Input for this task below:

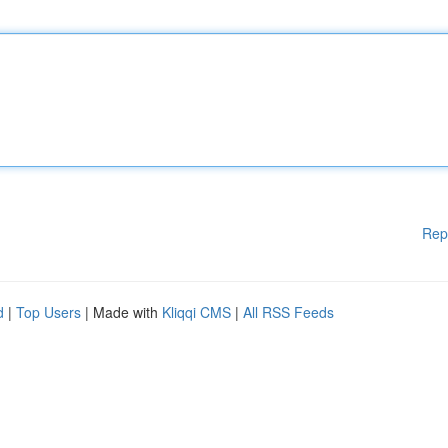
Rep
d
|
Top Users
| Made with
Kliqqi CMS
|
All RSS Feeds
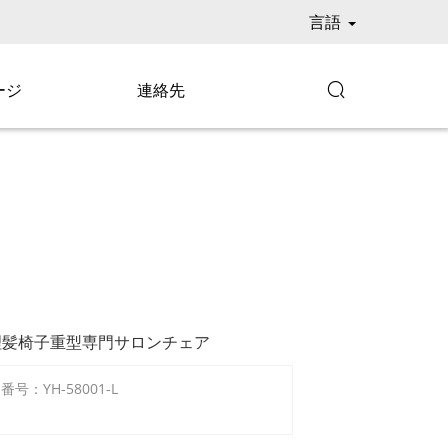
言語
ージ
連絡先

理髪椅子重型専門サロンチェア
号：YH-58001-L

End of Input for this task.

What you should do
Return all the data exactly, and keep the pictures out.

Task answer
Rep
d
|
Top Users
| Made with
Kliqqi CMS
|
All RSS Feeds
言語
ージ
連絡先

理髪椅子重型専門サロンチェア
号：YH-58001-L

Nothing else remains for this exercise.